[Opening AVAILABLE DATA section]

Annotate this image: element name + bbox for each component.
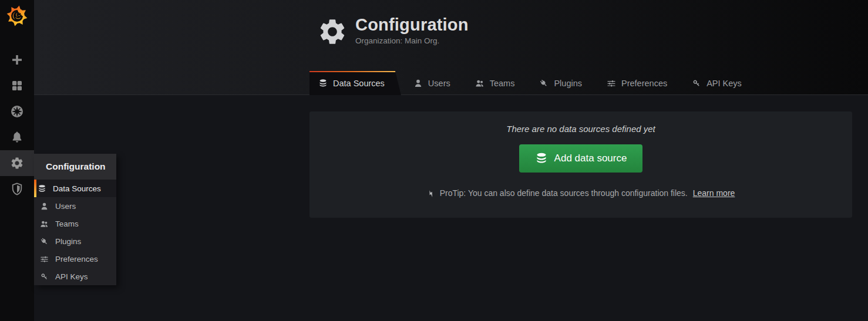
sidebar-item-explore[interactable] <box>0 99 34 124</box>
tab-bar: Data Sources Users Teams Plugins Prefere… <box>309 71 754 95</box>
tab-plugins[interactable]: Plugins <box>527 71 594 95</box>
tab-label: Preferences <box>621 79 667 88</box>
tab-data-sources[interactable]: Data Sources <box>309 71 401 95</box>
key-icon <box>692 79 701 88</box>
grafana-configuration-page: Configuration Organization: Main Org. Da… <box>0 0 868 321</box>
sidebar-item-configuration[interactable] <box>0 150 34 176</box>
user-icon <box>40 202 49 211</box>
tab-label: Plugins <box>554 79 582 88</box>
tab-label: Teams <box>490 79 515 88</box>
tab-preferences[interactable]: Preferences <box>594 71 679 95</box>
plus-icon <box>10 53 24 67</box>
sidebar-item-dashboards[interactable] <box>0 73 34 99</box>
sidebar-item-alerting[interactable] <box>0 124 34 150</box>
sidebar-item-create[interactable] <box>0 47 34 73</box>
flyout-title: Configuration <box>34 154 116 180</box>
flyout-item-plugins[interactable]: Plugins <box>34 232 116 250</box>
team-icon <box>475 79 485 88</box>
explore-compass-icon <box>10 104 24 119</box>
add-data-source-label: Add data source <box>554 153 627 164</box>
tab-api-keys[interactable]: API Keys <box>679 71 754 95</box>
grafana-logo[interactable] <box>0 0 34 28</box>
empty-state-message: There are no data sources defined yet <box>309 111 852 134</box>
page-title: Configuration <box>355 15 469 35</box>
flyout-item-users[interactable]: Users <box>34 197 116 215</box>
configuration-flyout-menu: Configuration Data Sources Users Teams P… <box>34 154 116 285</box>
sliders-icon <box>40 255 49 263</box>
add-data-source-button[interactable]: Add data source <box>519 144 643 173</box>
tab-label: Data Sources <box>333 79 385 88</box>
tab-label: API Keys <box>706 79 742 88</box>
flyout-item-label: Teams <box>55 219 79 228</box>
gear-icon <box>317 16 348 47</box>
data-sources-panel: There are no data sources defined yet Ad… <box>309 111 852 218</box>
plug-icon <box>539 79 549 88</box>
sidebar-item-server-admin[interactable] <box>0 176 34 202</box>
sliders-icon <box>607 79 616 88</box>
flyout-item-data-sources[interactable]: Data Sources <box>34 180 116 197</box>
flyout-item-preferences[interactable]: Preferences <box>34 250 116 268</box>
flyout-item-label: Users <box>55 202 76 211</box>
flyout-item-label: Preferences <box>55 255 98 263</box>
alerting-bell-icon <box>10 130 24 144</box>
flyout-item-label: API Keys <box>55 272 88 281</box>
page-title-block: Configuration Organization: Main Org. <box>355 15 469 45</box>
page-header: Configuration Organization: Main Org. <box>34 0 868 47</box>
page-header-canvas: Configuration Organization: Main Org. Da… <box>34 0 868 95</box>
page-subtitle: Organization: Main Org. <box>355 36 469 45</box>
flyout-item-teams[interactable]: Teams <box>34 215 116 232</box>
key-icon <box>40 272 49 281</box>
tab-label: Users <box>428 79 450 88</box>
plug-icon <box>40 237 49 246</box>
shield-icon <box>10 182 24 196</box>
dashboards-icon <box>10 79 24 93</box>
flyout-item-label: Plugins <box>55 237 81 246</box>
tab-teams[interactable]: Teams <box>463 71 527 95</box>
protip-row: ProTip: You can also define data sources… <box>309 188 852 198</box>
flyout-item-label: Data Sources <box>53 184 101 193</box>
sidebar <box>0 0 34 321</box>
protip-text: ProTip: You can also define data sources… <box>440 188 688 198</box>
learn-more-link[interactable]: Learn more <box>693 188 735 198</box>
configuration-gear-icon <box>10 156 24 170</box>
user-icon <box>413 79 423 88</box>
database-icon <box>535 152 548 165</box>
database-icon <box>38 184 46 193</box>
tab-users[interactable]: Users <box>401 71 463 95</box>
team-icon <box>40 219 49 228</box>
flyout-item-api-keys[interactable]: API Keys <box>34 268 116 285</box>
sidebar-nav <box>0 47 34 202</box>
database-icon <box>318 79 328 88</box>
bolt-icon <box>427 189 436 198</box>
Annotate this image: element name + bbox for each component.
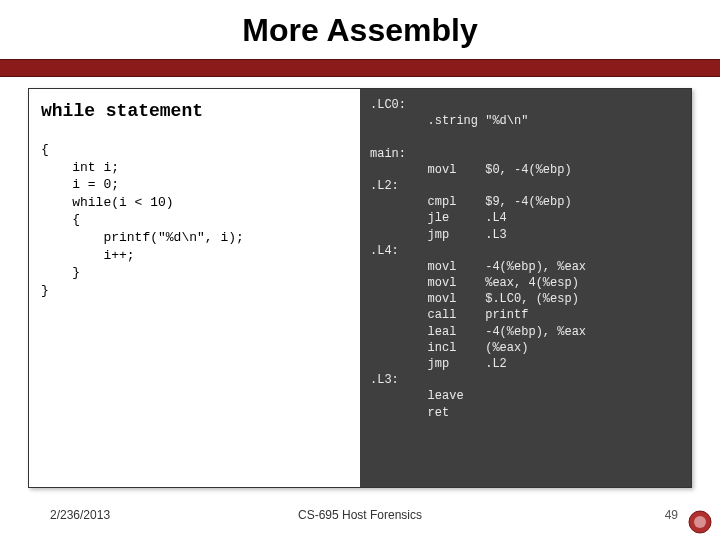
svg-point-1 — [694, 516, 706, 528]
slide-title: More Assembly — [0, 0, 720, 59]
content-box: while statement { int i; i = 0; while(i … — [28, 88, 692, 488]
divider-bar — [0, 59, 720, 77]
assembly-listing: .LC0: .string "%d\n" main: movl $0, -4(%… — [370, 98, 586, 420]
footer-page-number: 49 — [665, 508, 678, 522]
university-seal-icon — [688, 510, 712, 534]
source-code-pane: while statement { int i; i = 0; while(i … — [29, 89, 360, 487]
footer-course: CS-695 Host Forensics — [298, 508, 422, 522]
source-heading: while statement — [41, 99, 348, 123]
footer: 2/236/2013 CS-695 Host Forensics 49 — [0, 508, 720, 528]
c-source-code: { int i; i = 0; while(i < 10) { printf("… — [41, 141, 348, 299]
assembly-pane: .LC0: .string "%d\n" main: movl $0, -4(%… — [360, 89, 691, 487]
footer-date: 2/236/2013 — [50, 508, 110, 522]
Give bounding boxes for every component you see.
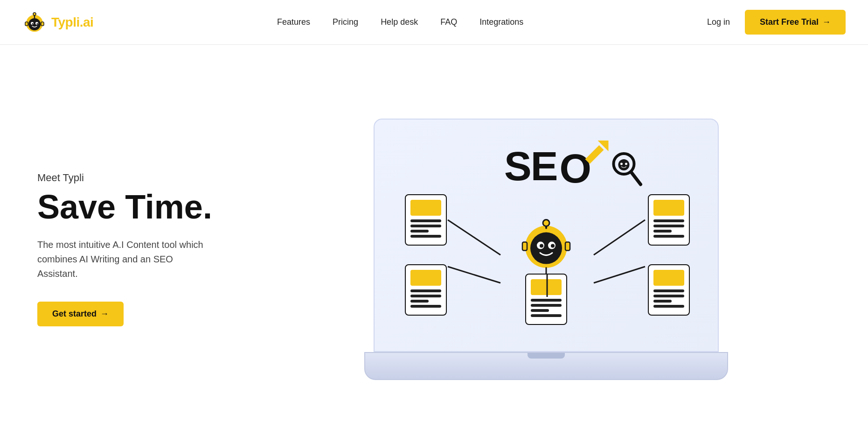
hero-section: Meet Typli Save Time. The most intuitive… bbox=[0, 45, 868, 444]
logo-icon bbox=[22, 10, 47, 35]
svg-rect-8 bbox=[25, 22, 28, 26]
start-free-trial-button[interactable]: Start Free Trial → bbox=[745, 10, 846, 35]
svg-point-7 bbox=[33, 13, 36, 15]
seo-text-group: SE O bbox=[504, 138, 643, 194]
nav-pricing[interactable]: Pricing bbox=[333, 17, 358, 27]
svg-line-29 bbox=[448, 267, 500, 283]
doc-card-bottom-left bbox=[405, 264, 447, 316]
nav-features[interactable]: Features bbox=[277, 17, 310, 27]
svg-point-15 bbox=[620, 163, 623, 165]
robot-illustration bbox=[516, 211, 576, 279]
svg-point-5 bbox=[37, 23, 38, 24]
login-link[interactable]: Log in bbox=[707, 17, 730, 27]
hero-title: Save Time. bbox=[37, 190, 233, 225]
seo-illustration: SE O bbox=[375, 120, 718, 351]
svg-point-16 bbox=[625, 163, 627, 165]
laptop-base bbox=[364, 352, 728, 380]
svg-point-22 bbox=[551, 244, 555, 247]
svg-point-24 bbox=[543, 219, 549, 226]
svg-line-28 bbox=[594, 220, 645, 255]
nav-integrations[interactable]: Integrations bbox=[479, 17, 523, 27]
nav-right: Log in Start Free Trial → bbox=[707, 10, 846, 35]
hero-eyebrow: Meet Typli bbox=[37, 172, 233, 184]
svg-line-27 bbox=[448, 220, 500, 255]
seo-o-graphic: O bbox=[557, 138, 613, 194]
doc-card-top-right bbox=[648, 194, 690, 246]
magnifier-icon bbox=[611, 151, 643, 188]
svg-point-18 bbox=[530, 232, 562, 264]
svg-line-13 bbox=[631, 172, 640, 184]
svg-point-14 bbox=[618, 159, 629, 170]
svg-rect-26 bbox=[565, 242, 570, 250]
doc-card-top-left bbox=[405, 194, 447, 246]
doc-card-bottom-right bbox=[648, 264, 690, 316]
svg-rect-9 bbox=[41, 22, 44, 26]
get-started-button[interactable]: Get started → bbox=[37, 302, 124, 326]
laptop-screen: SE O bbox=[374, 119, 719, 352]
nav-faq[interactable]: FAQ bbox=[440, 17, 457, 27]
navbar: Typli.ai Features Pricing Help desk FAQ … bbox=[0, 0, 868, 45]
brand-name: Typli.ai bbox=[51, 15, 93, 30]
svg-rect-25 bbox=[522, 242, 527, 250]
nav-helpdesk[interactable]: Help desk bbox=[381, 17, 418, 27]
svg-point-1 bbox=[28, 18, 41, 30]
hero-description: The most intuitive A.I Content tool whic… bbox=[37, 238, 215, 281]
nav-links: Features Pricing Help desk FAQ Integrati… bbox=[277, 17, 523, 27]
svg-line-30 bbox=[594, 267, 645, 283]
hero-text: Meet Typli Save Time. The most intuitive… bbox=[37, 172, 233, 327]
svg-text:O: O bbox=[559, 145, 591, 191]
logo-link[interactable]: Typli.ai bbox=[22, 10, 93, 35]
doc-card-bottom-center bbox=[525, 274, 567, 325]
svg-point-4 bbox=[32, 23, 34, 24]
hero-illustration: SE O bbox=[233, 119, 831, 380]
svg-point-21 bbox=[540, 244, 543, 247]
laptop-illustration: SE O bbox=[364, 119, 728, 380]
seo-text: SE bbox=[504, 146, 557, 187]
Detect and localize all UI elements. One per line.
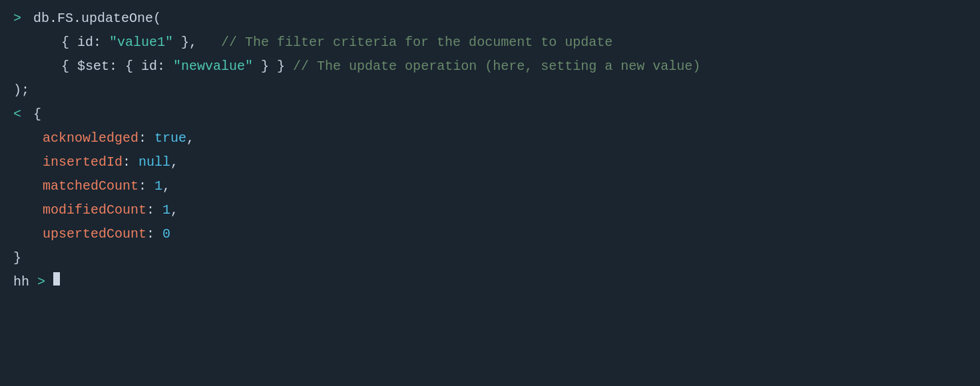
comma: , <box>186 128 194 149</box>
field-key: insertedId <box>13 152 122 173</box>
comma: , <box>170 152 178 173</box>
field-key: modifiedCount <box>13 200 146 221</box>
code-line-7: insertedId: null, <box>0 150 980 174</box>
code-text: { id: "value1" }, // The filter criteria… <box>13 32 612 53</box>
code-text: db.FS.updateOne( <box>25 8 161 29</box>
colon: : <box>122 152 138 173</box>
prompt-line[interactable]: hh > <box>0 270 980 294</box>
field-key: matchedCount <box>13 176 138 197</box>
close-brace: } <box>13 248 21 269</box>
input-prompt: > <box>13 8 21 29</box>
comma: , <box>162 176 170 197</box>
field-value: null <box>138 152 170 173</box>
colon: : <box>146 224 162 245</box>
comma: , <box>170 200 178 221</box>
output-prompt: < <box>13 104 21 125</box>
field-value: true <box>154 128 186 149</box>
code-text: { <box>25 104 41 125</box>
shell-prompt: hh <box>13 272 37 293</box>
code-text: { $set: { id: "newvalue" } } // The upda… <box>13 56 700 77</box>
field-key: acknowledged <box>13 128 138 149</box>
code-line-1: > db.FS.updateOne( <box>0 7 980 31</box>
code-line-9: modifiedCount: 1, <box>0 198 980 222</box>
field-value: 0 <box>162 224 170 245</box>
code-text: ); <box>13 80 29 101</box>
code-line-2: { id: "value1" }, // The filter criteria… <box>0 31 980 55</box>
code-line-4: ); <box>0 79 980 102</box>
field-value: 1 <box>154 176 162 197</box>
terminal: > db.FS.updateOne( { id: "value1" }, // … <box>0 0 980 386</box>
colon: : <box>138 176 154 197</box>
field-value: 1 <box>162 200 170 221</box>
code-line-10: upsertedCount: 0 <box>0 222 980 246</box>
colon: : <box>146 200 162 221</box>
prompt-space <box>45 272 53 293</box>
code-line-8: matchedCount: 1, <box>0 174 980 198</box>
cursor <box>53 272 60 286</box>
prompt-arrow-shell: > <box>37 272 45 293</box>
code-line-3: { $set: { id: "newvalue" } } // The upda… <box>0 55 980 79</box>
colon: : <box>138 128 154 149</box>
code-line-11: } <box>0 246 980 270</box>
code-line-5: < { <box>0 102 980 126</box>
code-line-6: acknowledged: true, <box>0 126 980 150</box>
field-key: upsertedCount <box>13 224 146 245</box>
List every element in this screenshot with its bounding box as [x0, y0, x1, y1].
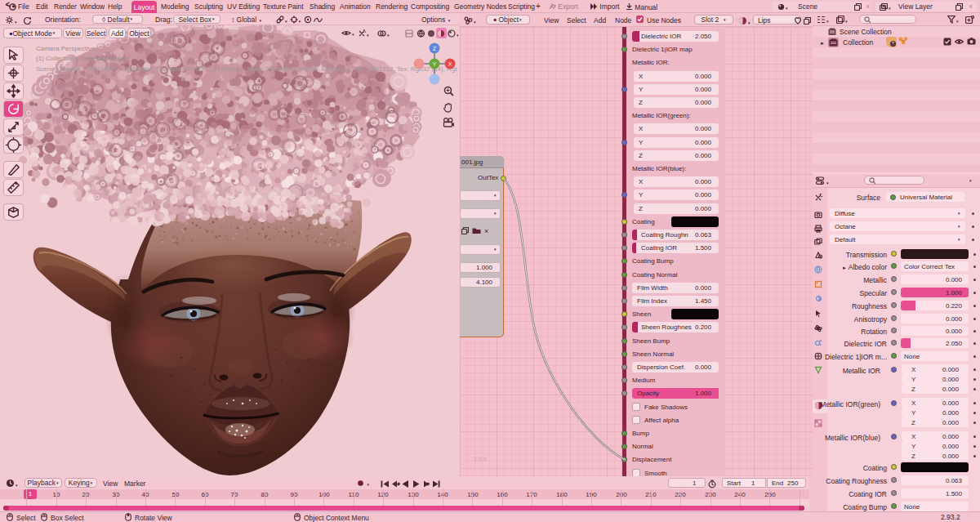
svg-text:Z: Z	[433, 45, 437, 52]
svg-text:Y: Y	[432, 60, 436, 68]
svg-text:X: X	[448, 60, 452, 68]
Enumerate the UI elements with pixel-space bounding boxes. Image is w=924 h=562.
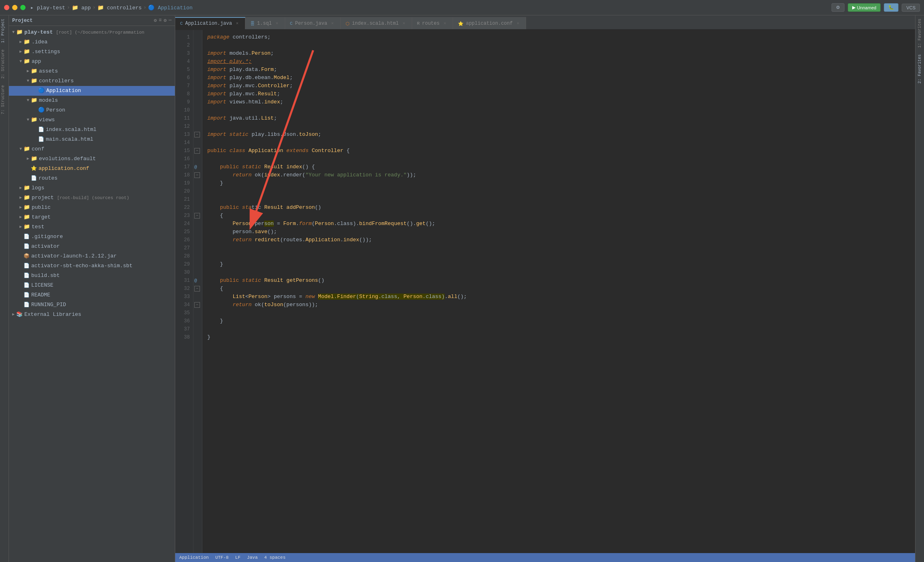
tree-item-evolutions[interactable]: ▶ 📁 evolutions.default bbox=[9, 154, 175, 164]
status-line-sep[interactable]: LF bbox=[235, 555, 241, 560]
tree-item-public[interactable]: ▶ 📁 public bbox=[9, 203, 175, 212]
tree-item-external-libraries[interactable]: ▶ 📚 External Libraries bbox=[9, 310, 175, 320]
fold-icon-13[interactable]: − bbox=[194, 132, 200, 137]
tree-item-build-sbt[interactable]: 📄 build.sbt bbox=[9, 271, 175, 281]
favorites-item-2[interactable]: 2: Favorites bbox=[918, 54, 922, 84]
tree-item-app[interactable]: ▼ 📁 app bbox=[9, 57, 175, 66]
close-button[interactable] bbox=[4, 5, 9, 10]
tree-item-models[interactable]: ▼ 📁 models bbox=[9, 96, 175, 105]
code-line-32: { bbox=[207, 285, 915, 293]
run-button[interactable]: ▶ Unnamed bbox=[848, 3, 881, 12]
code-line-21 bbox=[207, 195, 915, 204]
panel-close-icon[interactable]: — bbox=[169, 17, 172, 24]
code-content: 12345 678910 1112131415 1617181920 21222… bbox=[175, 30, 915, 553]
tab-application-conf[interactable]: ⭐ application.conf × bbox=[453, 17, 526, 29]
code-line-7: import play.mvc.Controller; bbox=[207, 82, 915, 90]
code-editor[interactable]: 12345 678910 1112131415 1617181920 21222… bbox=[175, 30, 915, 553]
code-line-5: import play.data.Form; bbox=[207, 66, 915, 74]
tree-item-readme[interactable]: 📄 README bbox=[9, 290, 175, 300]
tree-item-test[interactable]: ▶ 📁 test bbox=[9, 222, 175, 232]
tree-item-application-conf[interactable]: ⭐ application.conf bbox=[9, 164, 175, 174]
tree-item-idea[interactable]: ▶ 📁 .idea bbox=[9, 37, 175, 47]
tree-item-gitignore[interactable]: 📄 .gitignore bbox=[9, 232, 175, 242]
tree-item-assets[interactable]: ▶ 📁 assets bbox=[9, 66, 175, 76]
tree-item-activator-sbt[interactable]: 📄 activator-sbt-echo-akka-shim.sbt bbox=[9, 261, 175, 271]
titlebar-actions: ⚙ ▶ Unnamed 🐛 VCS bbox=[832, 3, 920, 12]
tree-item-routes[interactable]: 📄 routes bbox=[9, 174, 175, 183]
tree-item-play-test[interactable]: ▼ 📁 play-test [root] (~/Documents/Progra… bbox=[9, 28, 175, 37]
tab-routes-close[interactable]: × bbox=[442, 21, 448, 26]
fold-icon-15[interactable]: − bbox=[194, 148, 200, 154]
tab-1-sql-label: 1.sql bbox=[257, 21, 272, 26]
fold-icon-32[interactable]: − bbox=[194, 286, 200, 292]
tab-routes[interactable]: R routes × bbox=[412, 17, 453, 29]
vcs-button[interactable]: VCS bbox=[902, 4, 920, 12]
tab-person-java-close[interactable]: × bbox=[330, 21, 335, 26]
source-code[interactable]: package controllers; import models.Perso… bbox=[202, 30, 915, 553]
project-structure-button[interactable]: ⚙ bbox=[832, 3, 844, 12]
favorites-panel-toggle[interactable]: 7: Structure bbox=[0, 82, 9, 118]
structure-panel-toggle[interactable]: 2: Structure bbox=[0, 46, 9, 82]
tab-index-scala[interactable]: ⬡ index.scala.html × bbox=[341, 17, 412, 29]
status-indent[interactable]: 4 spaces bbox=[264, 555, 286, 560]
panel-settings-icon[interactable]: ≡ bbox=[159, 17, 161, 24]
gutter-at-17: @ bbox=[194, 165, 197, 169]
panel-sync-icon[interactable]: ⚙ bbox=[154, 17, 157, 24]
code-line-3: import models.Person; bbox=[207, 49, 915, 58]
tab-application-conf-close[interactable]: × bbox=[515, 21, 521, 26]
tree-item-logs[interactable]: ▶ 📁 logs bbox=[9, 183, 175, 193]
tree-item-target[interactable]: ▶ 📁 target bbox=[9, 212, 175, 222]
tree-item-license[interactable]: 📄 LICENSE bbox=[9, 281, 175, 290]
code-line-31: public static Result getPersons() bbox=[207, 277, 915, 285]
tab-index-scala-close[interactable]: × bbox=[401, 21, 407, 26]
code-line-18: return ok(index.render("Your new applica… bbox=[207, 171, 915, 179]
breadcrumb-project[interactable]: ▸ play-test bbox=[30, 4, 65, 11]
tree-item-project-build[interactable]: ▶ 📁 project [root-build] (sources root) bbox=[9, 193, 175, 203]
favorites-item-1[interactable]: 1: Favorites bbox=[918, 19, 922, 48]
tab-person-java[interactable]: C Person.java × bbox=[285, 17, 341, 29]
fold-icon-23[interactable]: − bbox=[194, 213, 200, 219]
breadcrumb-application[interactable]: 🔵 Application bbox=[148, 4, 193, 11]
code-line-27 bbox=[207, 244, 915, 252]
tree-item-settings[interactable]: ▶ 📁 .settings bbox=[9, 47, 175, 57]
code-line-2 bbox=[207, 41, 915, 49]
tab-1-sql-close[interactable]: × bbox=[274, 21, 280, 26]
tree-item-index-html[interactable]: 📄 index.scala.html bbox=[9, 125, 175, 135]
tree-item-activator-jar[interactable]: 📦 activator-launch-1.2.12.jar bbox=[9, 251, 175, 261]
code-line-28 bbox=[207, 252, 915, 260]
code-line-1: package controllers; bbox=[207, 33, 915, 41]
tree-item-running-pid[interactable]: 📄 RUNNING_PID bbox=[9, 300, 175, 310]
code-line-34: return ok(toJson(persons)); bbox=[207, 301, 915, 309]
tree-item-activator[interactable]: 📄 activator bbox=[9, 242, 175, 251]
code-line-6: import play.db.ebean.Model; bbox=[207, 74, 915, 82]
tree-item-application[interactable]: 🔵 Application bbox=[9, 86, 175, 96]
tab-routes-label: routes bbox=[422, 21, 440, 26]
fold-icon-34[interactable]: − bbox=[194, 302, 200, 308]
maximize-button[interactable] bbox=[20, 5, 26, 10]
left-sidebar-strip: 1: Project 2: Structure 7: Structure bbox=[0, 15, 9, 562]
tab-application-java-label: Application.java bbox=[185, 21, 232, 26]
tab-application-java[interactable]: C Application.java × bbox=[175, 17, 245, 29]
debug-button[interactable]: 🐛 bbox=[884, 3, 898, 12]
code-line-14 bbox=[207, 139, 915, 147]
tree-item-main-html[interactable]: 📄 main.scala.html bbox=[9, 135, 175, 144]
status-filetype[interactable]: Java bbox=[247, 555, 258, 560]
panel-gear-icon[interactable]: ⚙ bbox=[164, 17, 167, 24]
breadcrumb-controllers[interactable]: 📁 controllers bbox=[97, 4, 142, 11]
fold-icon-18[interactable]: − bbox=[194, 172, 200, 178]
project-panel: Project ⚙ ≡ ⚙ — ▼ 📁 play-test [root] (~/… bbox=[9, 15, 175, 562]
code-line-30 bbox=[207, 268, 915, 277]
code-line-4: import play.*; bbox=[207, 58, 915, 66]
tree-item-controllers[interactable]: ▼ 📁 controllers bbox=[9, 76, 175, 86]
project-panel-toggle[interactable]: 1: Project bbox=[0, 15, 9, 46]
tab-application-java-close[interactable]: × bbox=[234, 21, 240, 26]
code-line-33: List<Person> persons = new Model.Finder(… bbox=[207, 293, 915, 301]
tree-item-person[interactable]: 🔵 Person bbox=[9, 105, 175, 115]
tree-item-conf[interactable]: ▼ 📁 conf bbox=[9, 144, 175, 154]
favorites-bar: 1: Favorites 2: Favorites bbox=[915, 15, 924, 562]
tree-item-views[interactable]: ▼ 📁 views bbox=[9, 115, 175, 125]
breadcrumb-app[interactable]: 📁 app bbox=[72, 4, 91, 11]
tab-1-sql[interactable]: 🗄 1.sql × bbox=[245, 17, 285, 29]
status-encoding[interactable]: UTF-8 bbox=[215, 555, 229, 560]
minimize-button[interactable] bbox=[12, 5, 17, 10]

[Closing AVAILABLE DATA section]

> ASSIGNED TASK
Each line above that has the word "Features" should be copied.

> ANSWER FOR THIS EXERCISE
nav-features[interactable]: Features bbox=[277, 17, 310, 27]
navbar: Typli.ai Features Pricing Help desk FAQ … bbox=[0, 0, 868, 45]
nav-links: Features Pricing Help desk FAQ Integrati… bbox=[277, 17, 523, 27]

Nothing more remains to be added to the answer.